Committed during the era of the former Ba'ath regime under President Ahmed Hassan al-Bakr, the Sorya Massacre resulted in the deaths of the vast majority of the village's Chaldean-Syriac-Assyrian inhabitants.
Related: The 1933 Massacre of Assyrians in Simmele, Iraq
The Iraqi Army, led by the criminal Lieutenant Abdul Karim al-Juhaishi, launched a barbaric attack on the village. The pretext was that its residents had detonated a landmine against a convoy he was leading 4 km away. The soldiers gathered the villagers in an animal pen and opened fire on them, killing 38 people. Among the victims were the village priest, Father Hanna Qasha, as well as the village mayor Khammo Marawge and his daughter. Approximately 25 others were seriously injured.
The bodies of the martyrs were left scattered in the streets and squares of the village, a scene illustrating the utter brutality of the Ba'ath regime and its military leaders.
Related: The Assyrian Genocide
The stated goal of the attack was to punish the villagers for an act they did not commit. However, the primary, unstated objective was the complete eradication of the village's 40 Chaldean-Syriac-Assyrian families.
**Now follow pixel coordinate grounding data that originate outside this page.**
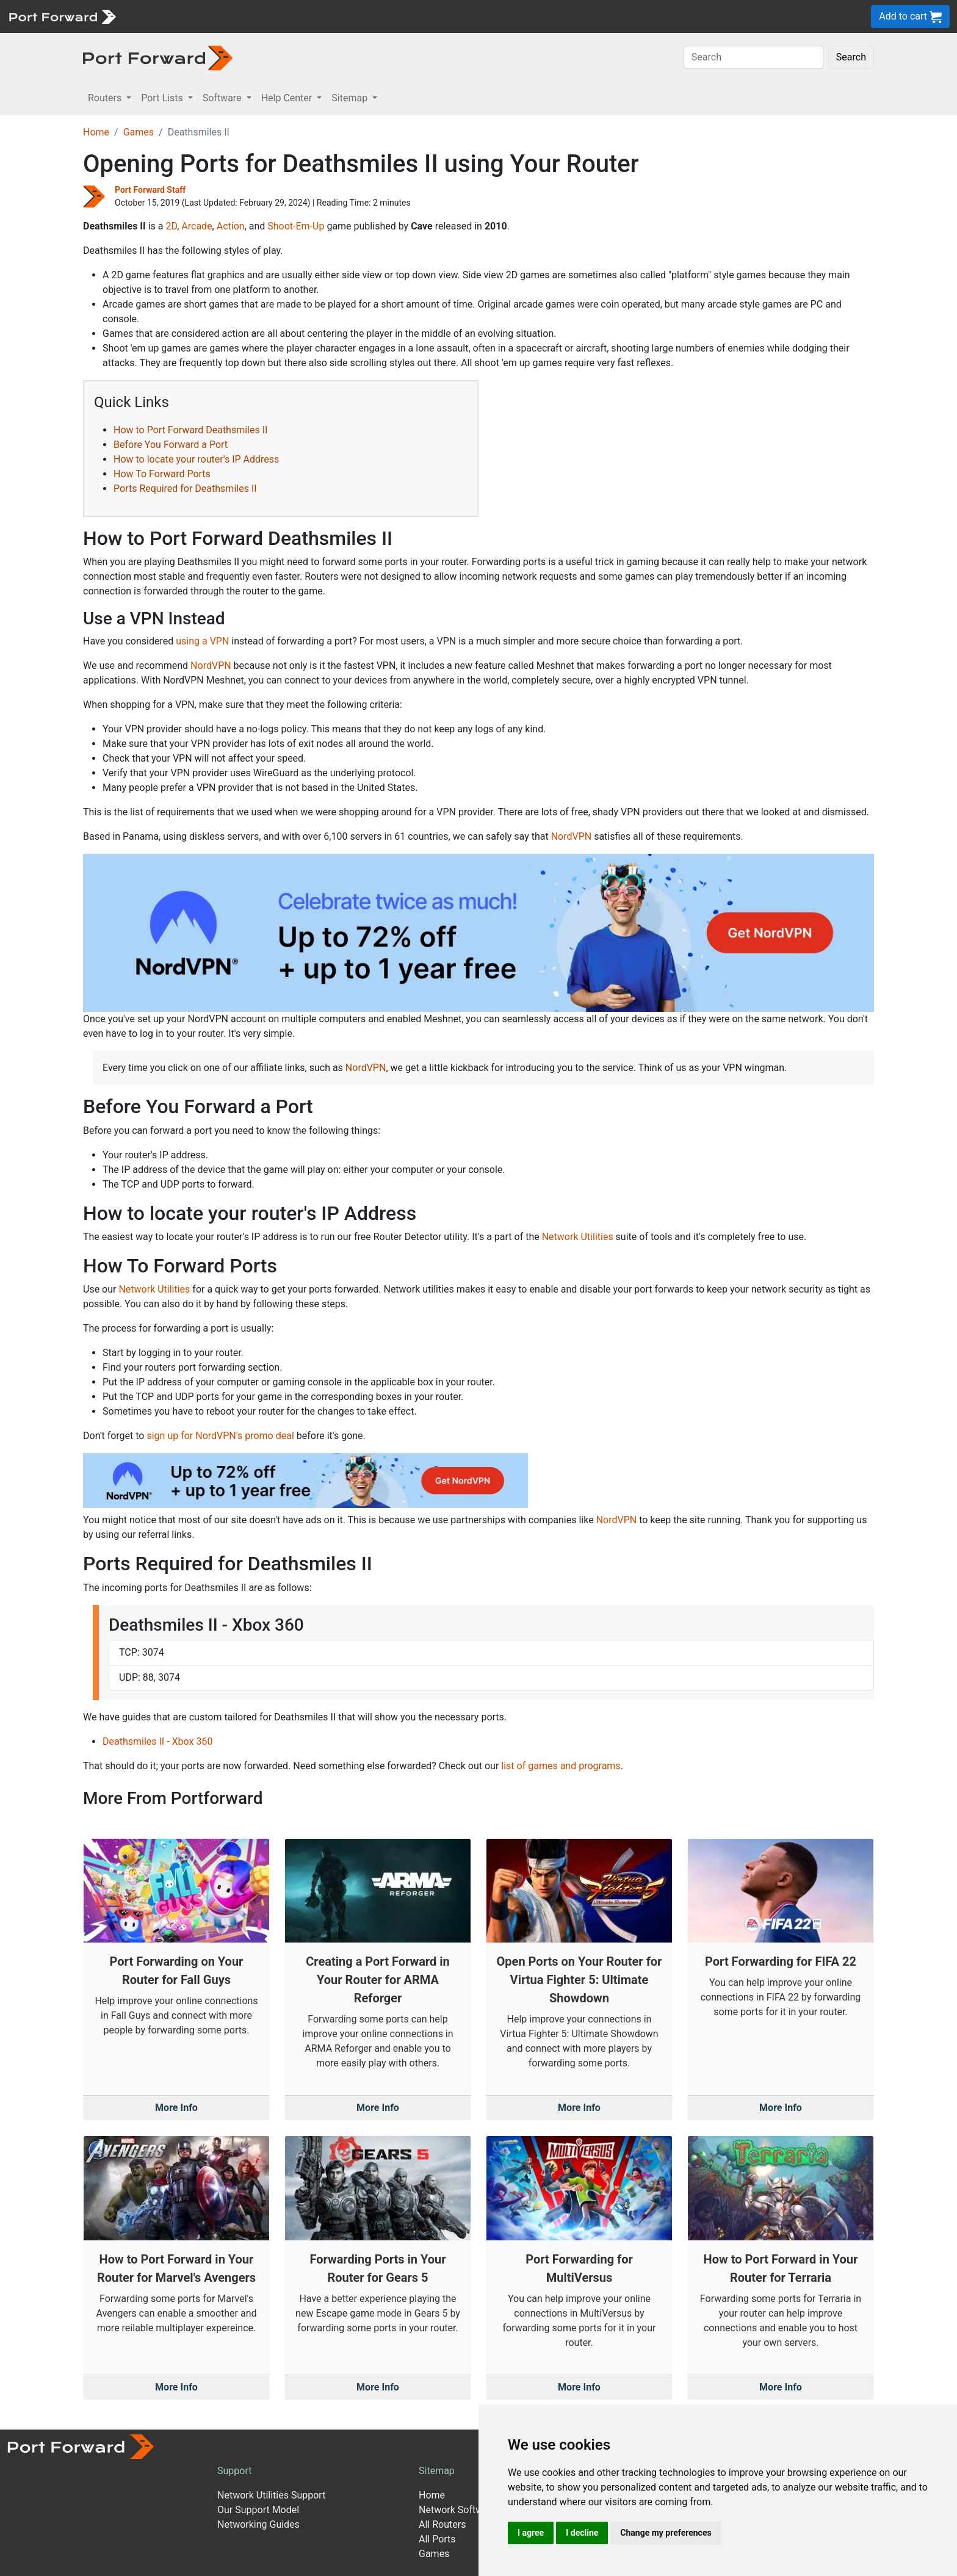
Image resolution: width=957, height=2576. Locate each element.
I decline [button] (582, 2533)
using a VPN (202, 641)
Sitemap (437, 2471)
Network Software (458, 2510)
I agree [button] (531, 2533)
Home (96, 132)
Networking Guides (258, 2524)
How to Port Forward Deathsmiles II (190, 430)
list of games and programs (560, 1766)
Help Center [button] (288, 98)
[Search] (753, 57)
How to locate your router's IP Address (196, 459)
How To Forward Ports (162, 474)
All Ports (437, 2539)
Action (231, 226)
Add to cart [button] (910, 16)
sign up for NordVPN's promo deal (220, 1435)
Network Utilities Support (271, 2495)
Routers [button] (106, 98)
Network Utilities (577, 1237)
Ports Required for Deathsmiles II (185, 488)
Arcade (196, 226)
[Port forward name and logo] (62, 15)
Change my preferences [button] (665, 2533)
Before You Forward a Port (171, 444)
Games (138, 132)
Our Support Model (258, 2510)
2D (171, 226)
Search (851, 57)
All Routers (442, 2524)
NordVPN (210, 665)
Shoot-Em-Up (295, 226)
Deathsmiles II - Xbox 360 (157, 1741)
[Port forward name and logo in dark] (158, 57)
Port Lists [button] (163, 98)
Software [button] (223, 98)
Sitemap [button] (350, 98)
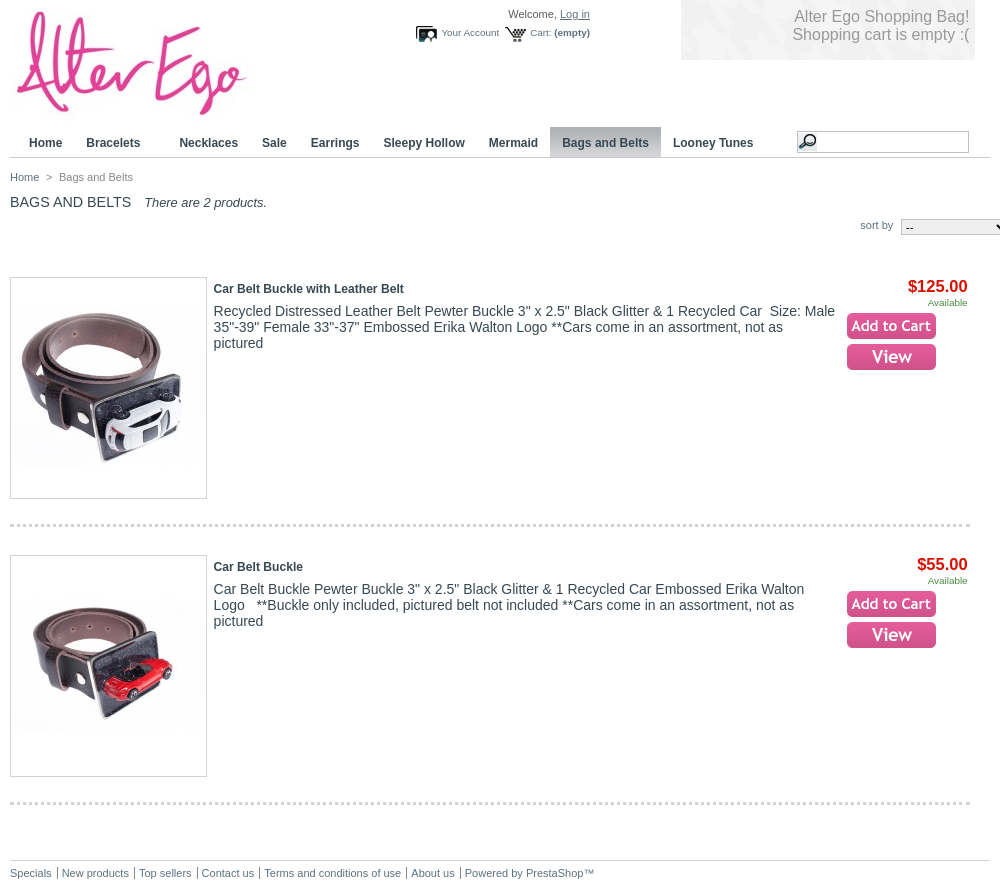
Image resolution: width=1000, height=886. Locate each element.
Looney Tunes (716, 143)
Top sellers (165, 873)
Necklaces (208, 143)
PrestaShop (554, 873)
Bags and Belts (605, 143)
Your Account (470, 32)
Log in (575, 14)
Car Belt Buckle (258, 567)
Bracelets (116, 143)
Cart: (540, 32)
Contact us (228, 873)
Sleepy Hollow (423, 143)
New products (95, 873)
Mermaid (513, 143)
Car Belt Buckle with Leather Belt (309, 289)
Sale (274, 143)
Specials (31, 873)
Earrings (335, 143)
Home (45, 143)
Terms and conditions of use (332, 873)
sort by (876, 225)
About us (432, 873)
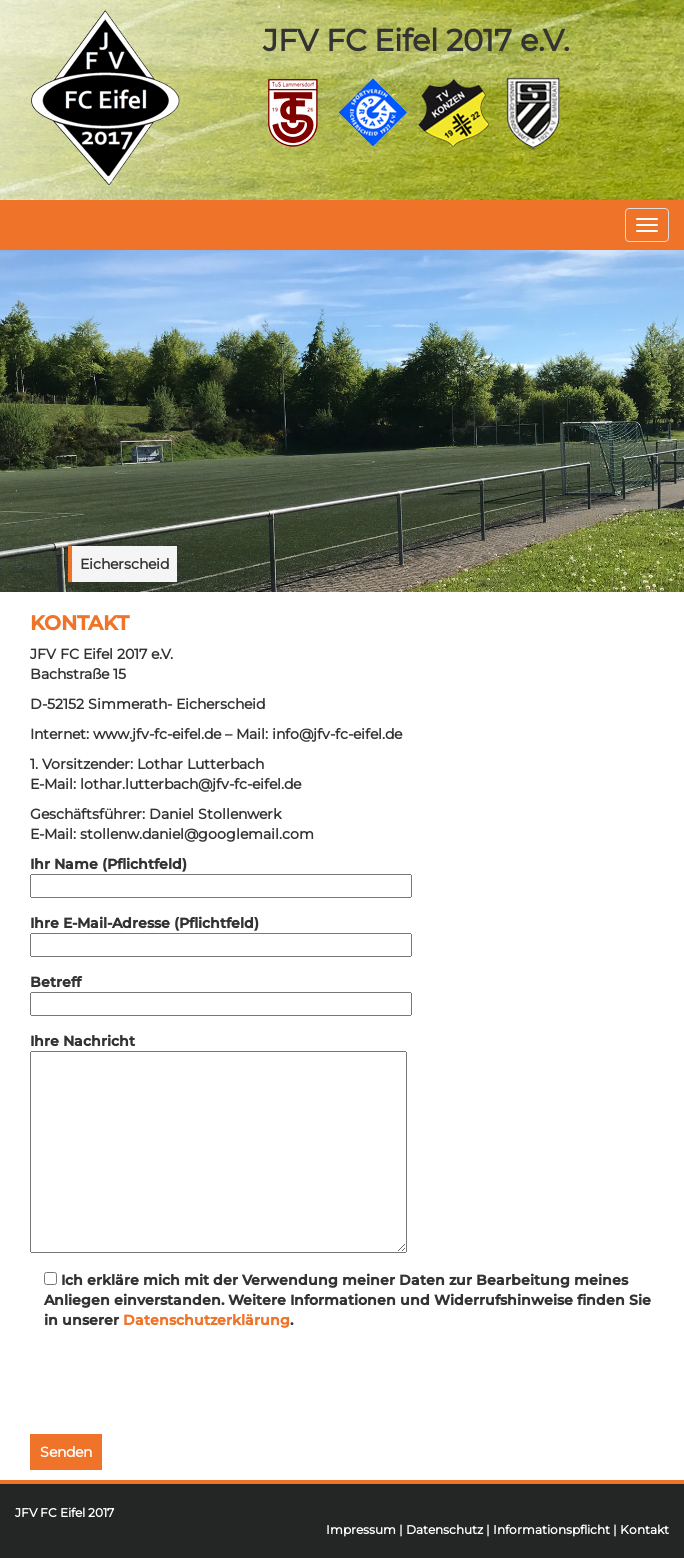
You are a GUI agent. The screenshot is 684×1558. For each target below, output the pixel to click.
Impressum (361, 1529)
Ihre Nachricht (218, 1142)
56 years have passed, during which the country of Iraq has seen numerous successive governments and regimes that have claimed to be democratic. Yet, none have taken action to bring justice for the Chaldean-Syriac-Assyrian people and the victims of the Sorya massacre. They have all remained silent.
For 56 years, demands by the Chaldean-Syriac-Assyrian people and their political parties, among them the Beth Nahrain Patriotic Union (Huyodo Beth Nahrain Athroyo, HBA), in Iraq and in the diaspora, for official recognition of the massacre have not ceased. The Chaldean-Syriac-Assyrian people refuse to concede until they obtain official recognition and justice for their ancestors who were martyred in the painful massacre.